Few things expose my deep desire to control my life and circumstances like being pregnant. Or getting pregnant. Or pregnancy in general. So much is just not controllable. You take the steps, do your part, and even with charting & stuff, there's no guarantee that all the science will result in the miracle of life. Then, after peeing on stuff, you can't guarantee that things stay where they're supposed to. It should be comforting. You take care of you & the rest is out of your control.
It's not comforting. It's scary & if something does happen (which it does, way too often, to too many people I love), it's almost impossible to stop the "what-ifs." You blame yourself, even if you know, logically, that there's nothing you can do.
Then there's the end of the road. No woman has stayed pregnant forever. That's the first piece of "advice" they gave us in our Preparation for Childbirth class. It's true. The other truth is that you can't make labor happen. Well, modern medicine can. With a whole host of drugs to trick your body into doing what you want. But ye olde average lady, at home, waiting, can do nothing. Despite the advice & wisdom of every well-meaning old wives' tale, you just can't guarantee when labor will start. When the baby is good and ready, that's when.
I'm not in a rush. I have a long list of things I'd like to get done before this baby arrives. Like organize the pantry. And get a hair cut. But I see the doctor every week now. And every week she checks to see if there are any signs of impending labor. There were no signs with Eleanor. Even 2 days before labor started, no hints. And I have friends who wandered around dilated for WEEKS before their babies were born, so I understand that it's all kinda a crap shoot.
For me & my peace of mind, I'd like to see some signs of progress. Clover has turned his head towards the exit which is good news. I'm dreaming of a baby born on 11-12-13 but realistically expect to go all the way to 40w again. I don't mind. A Scorpio or Sagittarius is all the same to me. I'd like to be home with my new baby before Thanksgiving, but that's my only real rush.

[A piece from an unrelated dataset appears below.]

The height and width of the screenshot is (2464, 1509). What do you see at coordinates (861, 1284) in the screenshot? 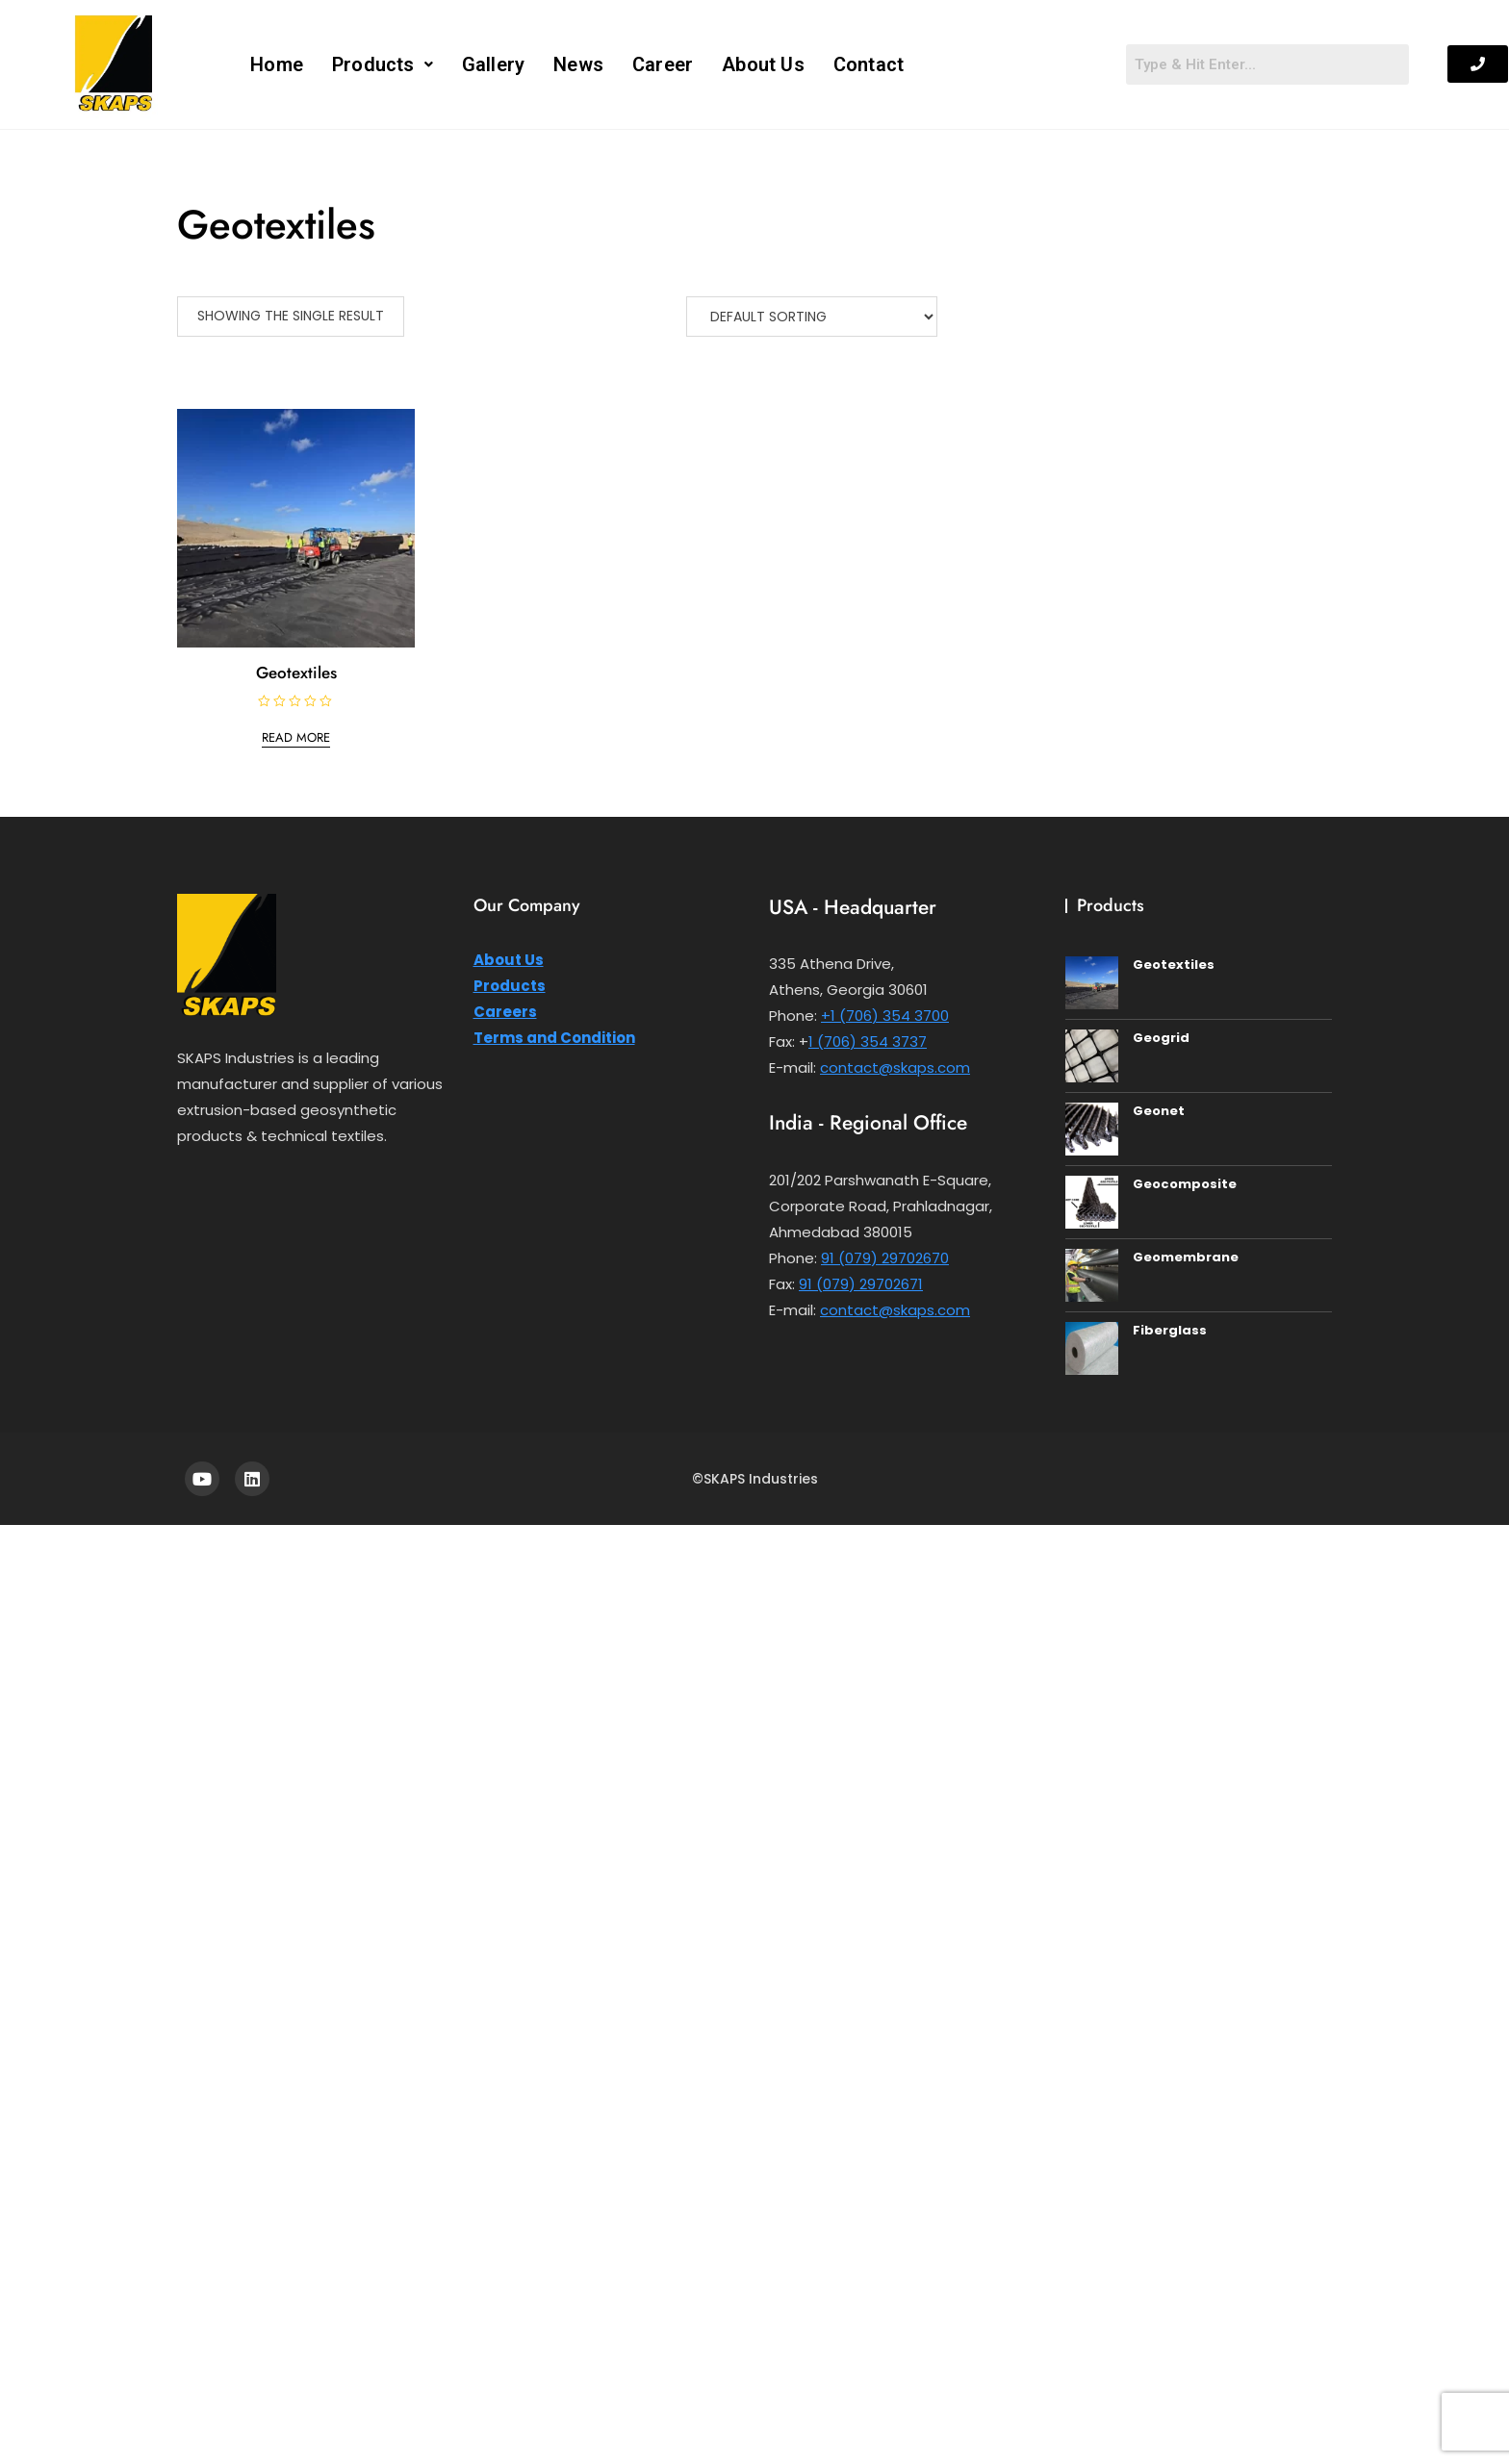 I see `91 (079) 29702671` at bounding box center [861, 1284].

It's just a time of waiting. We all know how good I am at that. He'll arrive when he's good and ready and not a moment sooner. I just hope he's kinder about his entrance than his sister. Bagels had me sort of outline my Barbie-Dream-World version of things, ranking the stuff that's most important to me, to help me keep perspective.
Obviously, healthy baby & healthy me are top on the list.

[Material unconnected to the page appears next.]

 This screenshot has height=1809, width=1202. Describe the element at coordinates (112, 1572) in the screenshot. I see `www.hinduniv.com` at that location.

Next in line is going into labor. Since I had a c-section with Eleanor, all those wonderful drugs and tools of modern medicine are off the table. There will be no inducing labor. Either it happens, or at 41w we head to the OR to take this baby out like toast. So, I'd like to at least start laboring.
If I can check that off the list, next in line is completing labor. Birthing a baby. No surgery.

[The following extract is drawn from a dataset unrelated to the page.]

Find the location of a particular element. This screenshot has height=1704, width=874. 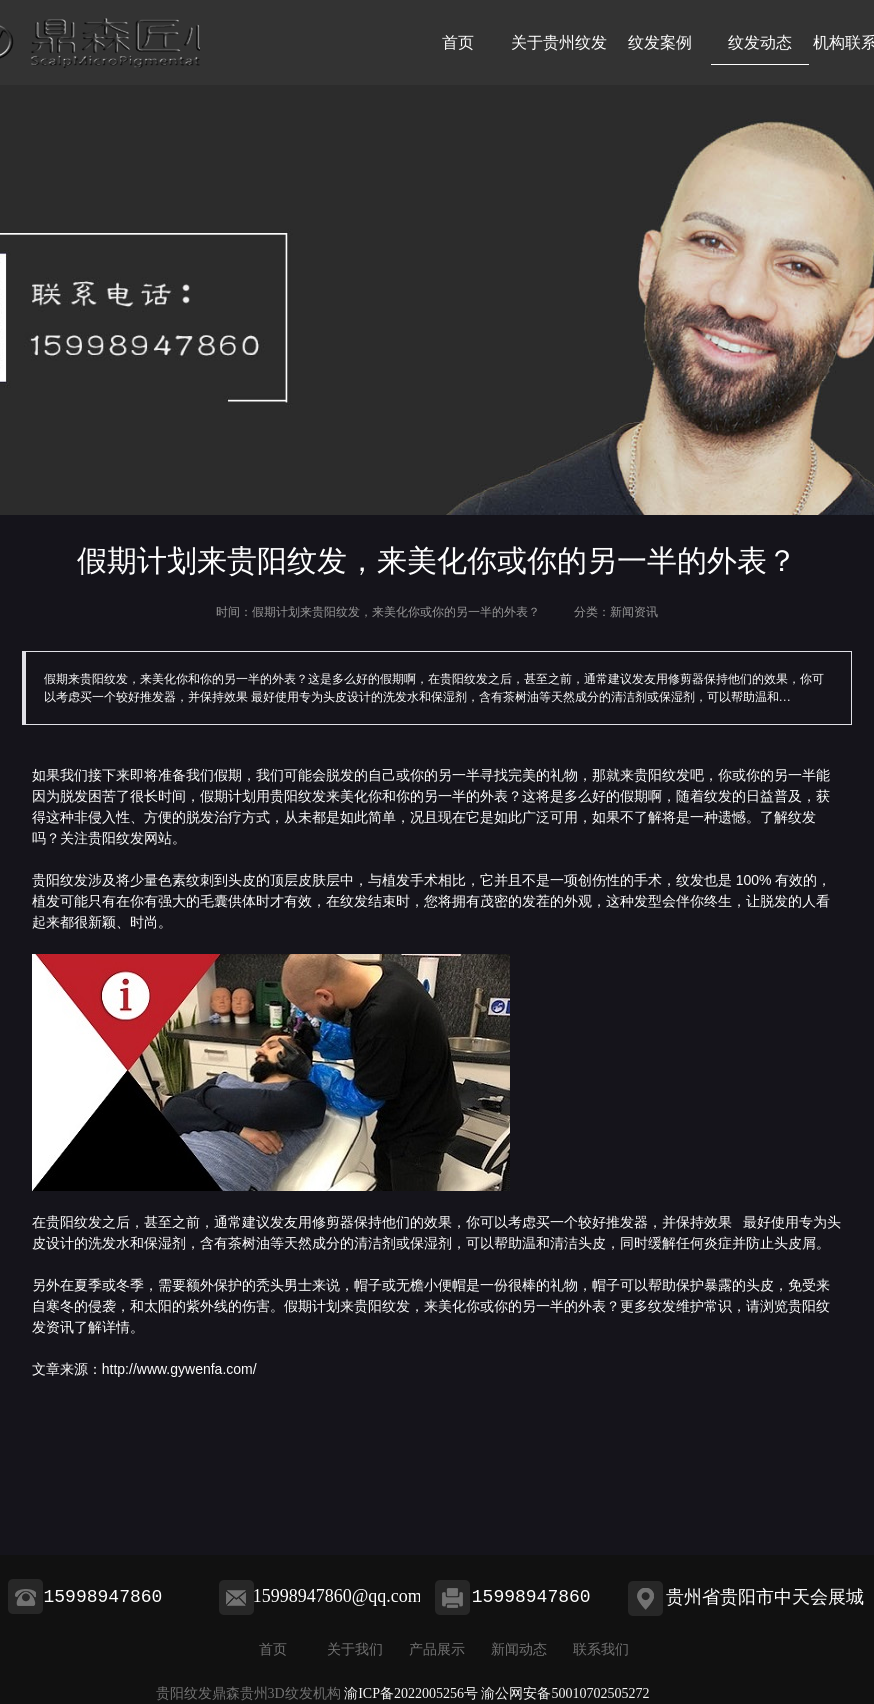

If we get that far, then I don't really care how. Epidural? Sure, if I need it. I'm not holding out for an all natural birth though I want to wait as long as possible so I can keep walking & moving (which I didn't get to do much with Eleanor).
If we don't get that far, I'd like to get as least as far as last time. Maybe even try pushing. And there is a part of me that is just rolling my eyes, because major surgery after long, exhausting, unproductive labor is exactly my least favorite option when it comes to birth plans. Still, peace of mind isn't always rational. Trying is very important to me, even if I try & fail.
Now, I'm not a glutton for punishment. I think I have a pretty reasonable response to pain and suffering. I try to avoid it when I can. I bite back bad words when I stub my toe. Paper cuts and hang nails turn me into a big whiny baby. Despite what my pharmacist father may think, wanting an unmedicated birth isn't, for me, about hating drugs or liking pain. It's just about seeing what my body can do & working to do as much as possible. Letting gravity help get this baby down and out is something I'm really looking forward to. If I could do that and still have epidural-level pain relief I'd take that option in a heartbeat.
Bottom line, end of the day, I just want to meet my baby. The rest is less important. Not trivial but not critical either. Walking the fine line between hoping for a VBAC & being mentally & emotionally prepared for a second c-section is hard. Hope & realism don't sit easily with me. I don't want to assume that I'll end up in surgery because I'm afraid of self-fulfilling prophecy stuff. I also don't want to be so focused on the how of the birth that I let those feelings rob me of joy if things don't go the way I want.
So I'm praying. That's the one part I can control--my attitude. Can't make my body or this baby do anything but I can turn my heart towards my Creator and put my trust in Him. He's got this all under control. He knows the plan. I just need to live it. Much easier said than done. Thankfully lots of other people are praying for me too. I think it's gonna take all the prayers we can get.